Speaker
Description
Plasma turbulence is an inherently multi-scale phenomenon that spans a vast range of spatial and temporal scales. In the solar wind, the inertial-range turbulent cascade extends over nearly four decades in length (from injection scales down to ion characteristic scales), and six decades when including electron characteristic scales. Being able to self-consistently simulate such a dynamics is nowadays computationally impossible, even in two dimensions. Here we present the multi-scale Box-in-Box (BiB) method, an innovative framework we developed to model the plasma dynamics over a massive range of scales.
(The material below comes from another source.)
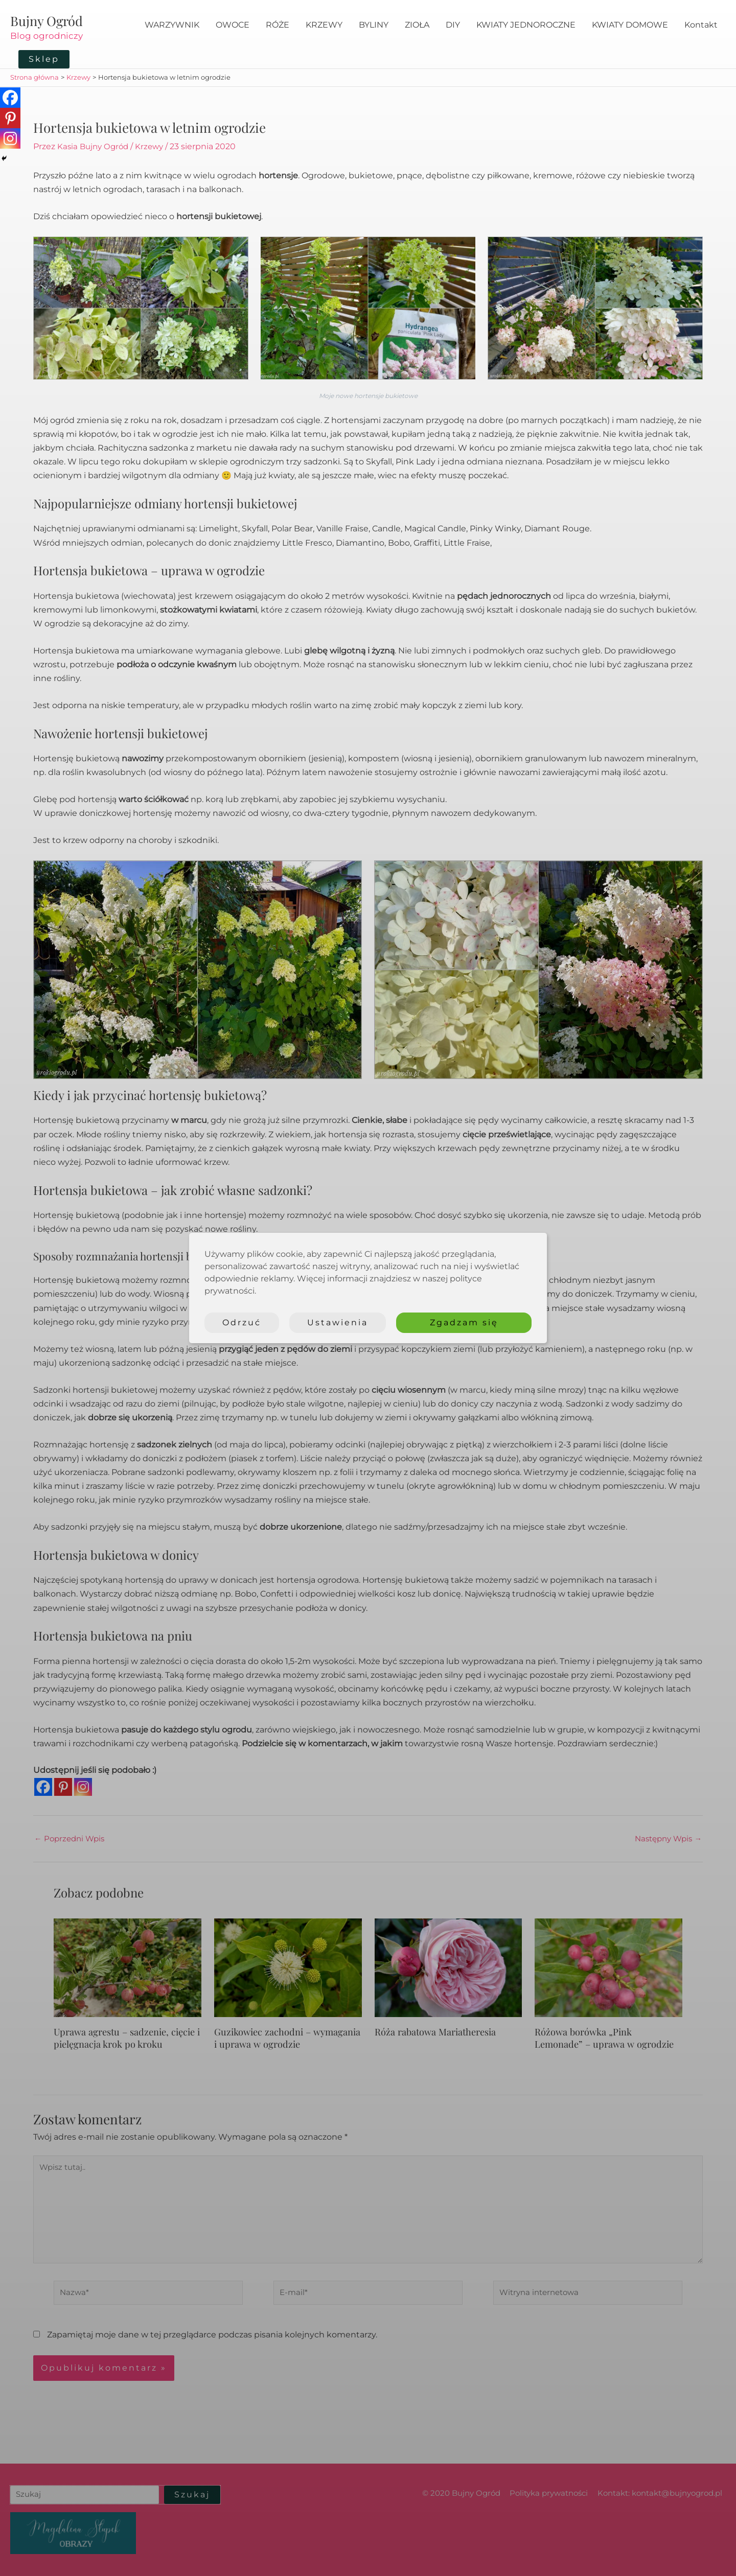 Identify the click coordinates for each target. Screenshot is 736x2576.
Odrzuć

The method hierarchically couples several simulations: the turbulent energy cascade is firstly simulated at very large scales by means of a classic MHD description, then a selected subdoimain (box) of the large simulation is used as initial condition for a second simulation with higher resolution. This procedure can be repeated multiple times in sequence, possibly embedding increasingly complex plasma models (MHD, hybrid, and fully kinetic). As a proof-of-concept, we show results of a BIB simulation that reproduce the spectral properties of solar wind turbulence over more than four decades, from the outer correlation scale down to sub-ion scales, by coupling one MHD simulation and two Hall-MHD simulations. The BiB approach preserves key turbulent features, such as the cross-scale energy transfer, while reducing the computational costs by roughly ten thousand times. This methodology opens new pathways for addressing fundamental questions in space and astrophysical plasmas, enabling self-consistent exploration of turbulence across a range of scales that were previously concurrently inaccessible.